# agility classes



## faerie (Mar 27, 2010)

i am on my way to my first class! i am finishing up basic obedience w/ temperance and yesterday they said that there is a space availabe starting today w/ beginners agility. usually they only do beginners 2 times a year and if i wasn't there i would hyave to try in the spring and the list already has 17 on there.

so fast as fast i emailed AND called and she said come on this morning.

i am waiting for her shot records to be faxed and (and i'm receiving them right now in my office) and we're off. 

it's pretty spur of the moment. i hope it works out!

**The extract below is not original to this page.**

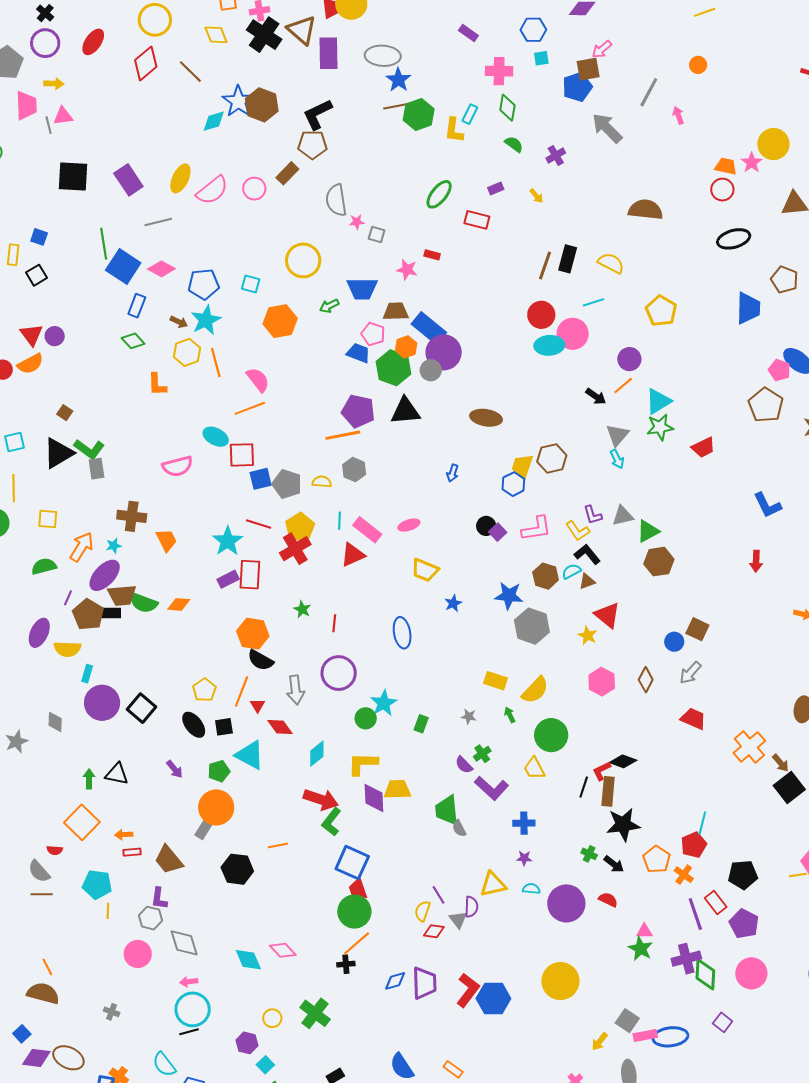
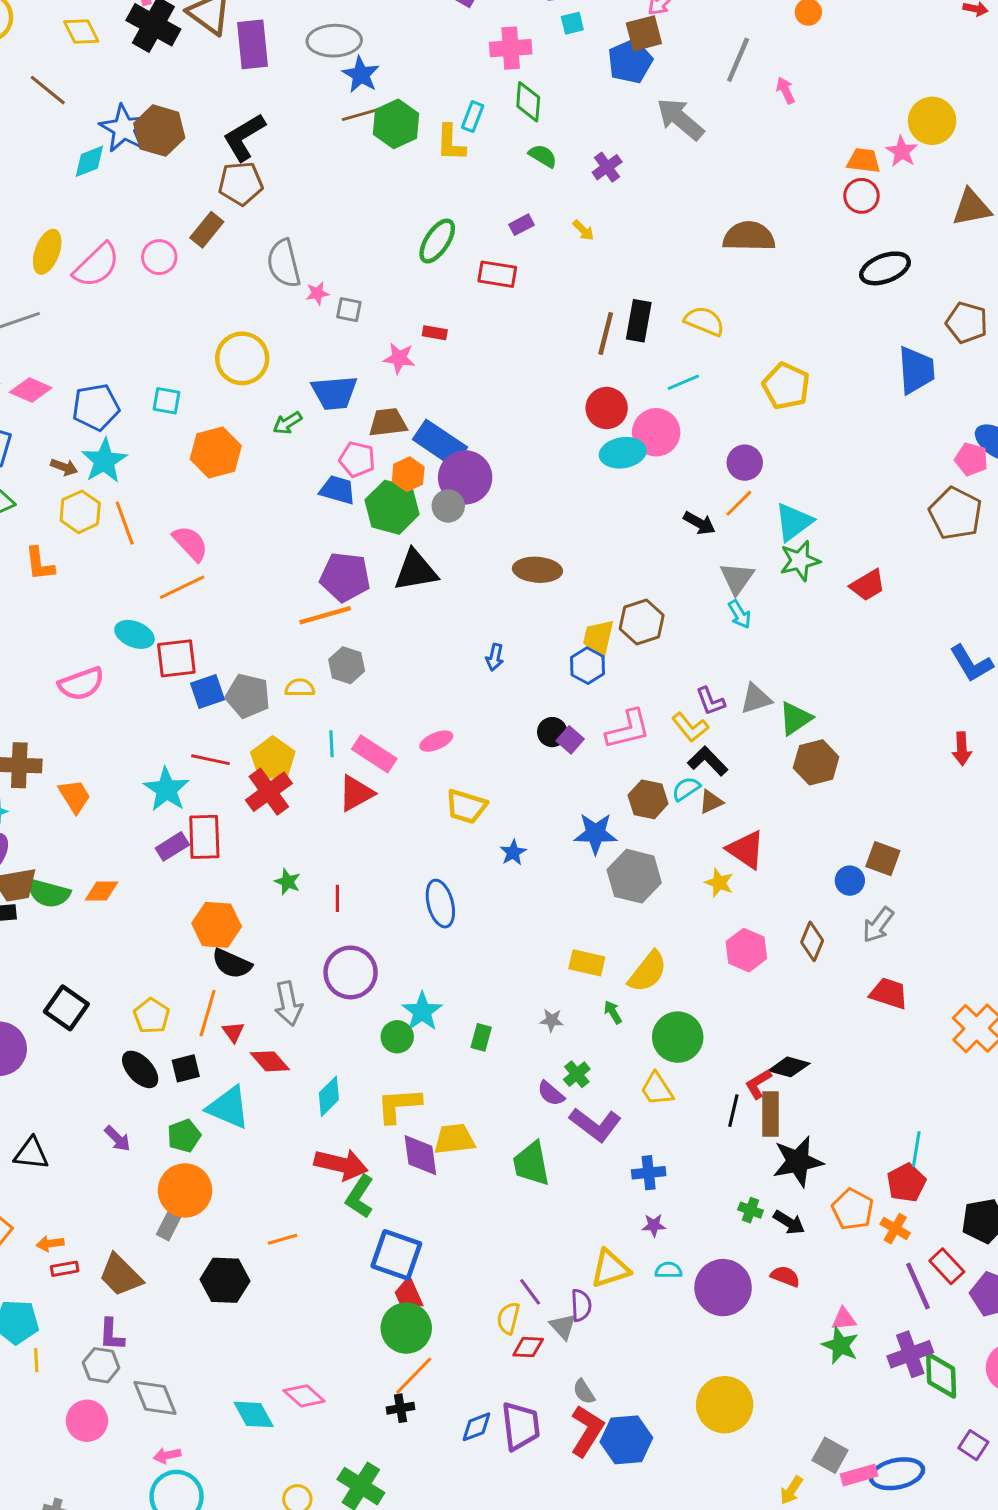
black square: (141, 708) -> (66, 1008), moved
gray semicircle: (459, 828) -> (584, 1392), moved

and i've got a very busy day with work ... so this isn't opportune, but hey grab it while you can!


----------



## Olie (Oct 10, 2009)

Yah...hurry and get there safe!!

Have fun while you are at it!


----------



## debjen (Jan 4, 2010)

Yeah...have fun


----------



## faerie (Mar 27, 2010)

i am back. it's so much fun!!!


----------



## debjen (Jan 4, 2010)

faerie said:


> i am back. it's so much fun!!!


and another one is hooked.. 

Glad you had fun..warning warning warning..agility is addictive


----------



## creativeparti (Mar 9, 2009)

glad u enjoyed it me and todd love agility... we have our first comp on the 3rd of oct


----------